The last time we checked in on Utah attorney general Mark Shurtleff's increasingly quixotic attempt to tear down the BCS with an antitrust lawsuit, he was hoping to find other state AG's who might join as co-plaintiffs. He hasn't had much luck there.
He's also asked for help from the U.S. Department of Justice, which has made some noise about stepping in for a look at college football's antitrust status but hasn't yet seemed to do much more than basic fact-finding.
None of this has swayed Shurtleff from what he sees as his appointed mission, though, and he was back in headlines Wednesday when he began soliciting law firms to make up the legal team necessary to bring the suit. As the Salt Lake Tribune reports:
“There are serious antitrust violations in the BCS system that are robbing taxpayers of hundreds of millions of dollars,” Shurtleff said in a prepared statement on Wednesday. “Putting together the strongest legal team from around the country will give us the best chance at bringing equity back to college football.”
Wednesday’s query is the second time Shurtleff has put out a “request for information” to law firms that handle antitrust cases.
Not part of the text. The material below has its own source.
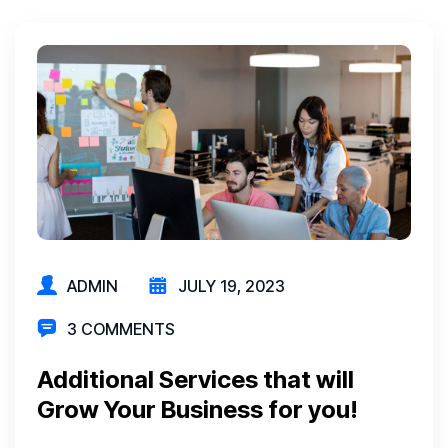
ADMIN
JULY 19, 2023
3 COMMENTS
Additional Services that will
Grow Your Business for you!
He first announced he was seeking requests for proposals in April. His latest pursuit to find a law firm to take the case is through BidSync (www.bidsync.com), where interested firms can file responses until Aug. 8.
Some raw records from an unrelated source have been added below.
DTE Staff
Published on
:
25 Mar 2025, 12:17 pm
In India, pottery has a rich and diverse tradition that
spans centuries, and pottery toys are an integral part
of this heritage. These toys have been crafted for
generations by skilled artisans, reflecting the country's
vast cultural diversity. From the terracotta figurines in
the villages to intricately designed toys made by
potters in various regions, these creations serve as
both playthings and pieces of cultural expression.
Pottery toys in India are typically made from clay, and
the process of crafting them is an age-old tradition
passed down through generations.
Shurtleff's over-the-top statement (since when did college football ever have "equity"?) is met by an equally over-the-top statement from Bill Hancock, the BCS executive director. But rather than focus on either side's posturing, the better question is: Will Shurtleff actually be able to bring the suit?
Though there's been some doubt whether he'd have the financial muscle going it alone, a spokesman for his office says the suit is "right on track" to be filed this fall.
We remain somewhat skeptical. But with the DOJ paying some kind of attention and Shurtleff seemingly as committed than ever, it might be time to stop dismissing Shurtleff's chances of getting his day in court. He still needs the legal help he requested yesterday, of course, and a lot of other things (and that's before we even discuss his chances of winning if the suit is brought). But if he is indeed "on track," his story is one that will have to be followed this college football season.